Exercise details: Only one stretch of the records below should be repeated. It starts with the line containing "Финансово-хозяйственная деятельность" and goes on through the line containing "Вакантные места для приема (перевода)", exactly as written.
[Start of Attachment]
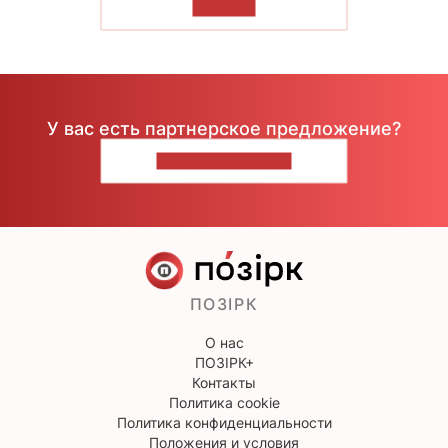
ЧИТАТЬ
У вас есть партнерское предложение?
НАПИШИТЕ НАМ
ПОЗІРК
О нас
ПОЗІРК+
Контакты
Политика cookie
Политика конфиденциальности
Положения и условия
[End of Attachment]
[Start of Attachment]
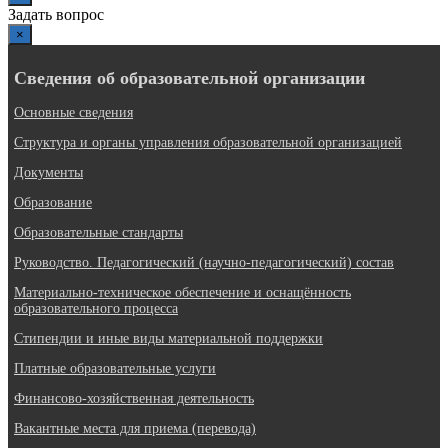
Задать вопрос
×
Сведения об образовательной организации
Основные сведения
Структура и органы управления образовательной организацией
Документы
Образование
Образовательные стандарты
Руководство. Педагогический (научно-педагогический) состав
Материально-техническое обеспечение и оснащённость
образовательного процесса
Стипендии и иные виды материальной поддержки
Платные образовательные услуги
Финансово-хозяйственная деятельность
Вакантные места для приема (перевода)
[End of Attachment]
Solved problem:
Финансово-хозяйственная деятельность
Вакантные места для приема (перевода)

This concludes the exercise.